Overall since 2014, 46,106 claims have been filed and a total of $25.9 million paid out — about $14.6 million through the PSEG claims process and about $11.3 million through the courts.

One customer who experienced frustration with the administrative process and satisfaction from the courts was Baldwin ratepayer Marian Goldstein. who in 2018 won a small claims court victory against the utility following a power surge incident that destroyed appliances in her home. On Thursday, Goldstein recalled the process of trying to alert PSEG of a branch leaning on wires in her neighborhood, and her lack of success in filing a claim after a power surge destroyed what she said was $7,000 worth of  home equipment. Ultimately, she won a verdict of $5,000 plus interest in small claims court.

“You never do forget it,” she said. “The process was just horrible.” Accounts of her issues with the claims process prompted a LIPA trustee to order a full review of the process.
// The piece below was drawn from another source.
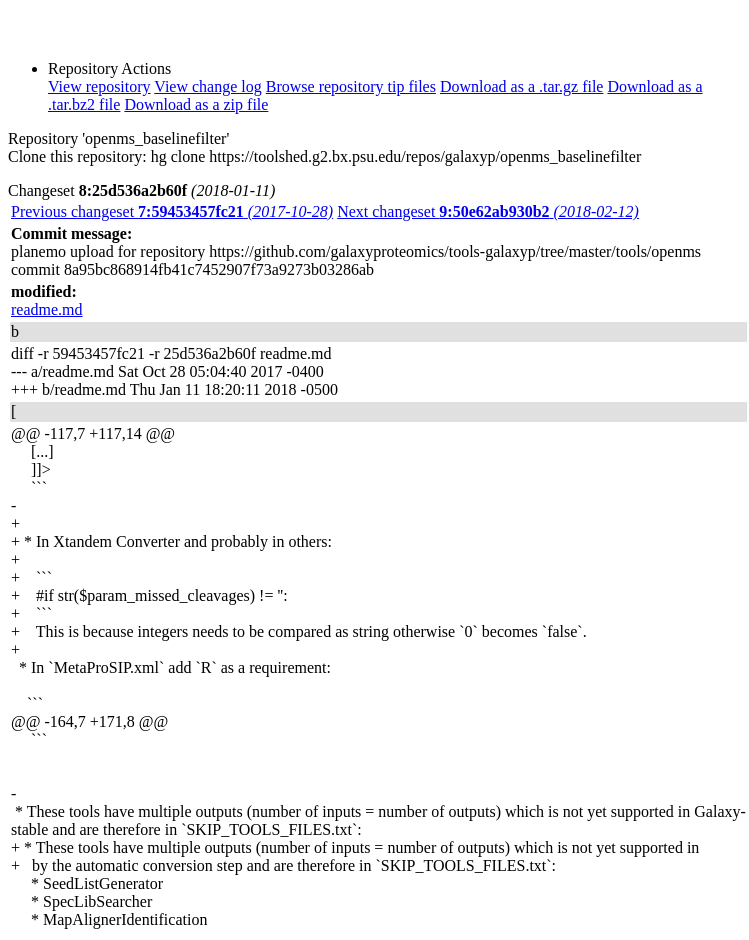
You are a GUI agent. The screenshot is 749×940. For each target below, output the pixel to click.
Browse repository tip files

Among dozens of active and past cases in State Supreme Court is one filed by Robert Doveala on Oct 31. He was walking on Drew Drive in St. James when he allegedly stepped onto the manhole cover of an underground utility vault on a customer's lawn, “fell into the opening and sustained serious injury.” He seeks an undisclosed amount.

Stephen Katz, a homeowner on Dune Road in East Quogue, experienced a fire at the home allegedly “due to a short in an underground cable” and his insurance company is suing for $611,470 in damages tied to PSEG’s alleged “carelessness, recklessness and negligence.”

LIPA and PSEG don't comment on pending litigation, a spokeswoman said.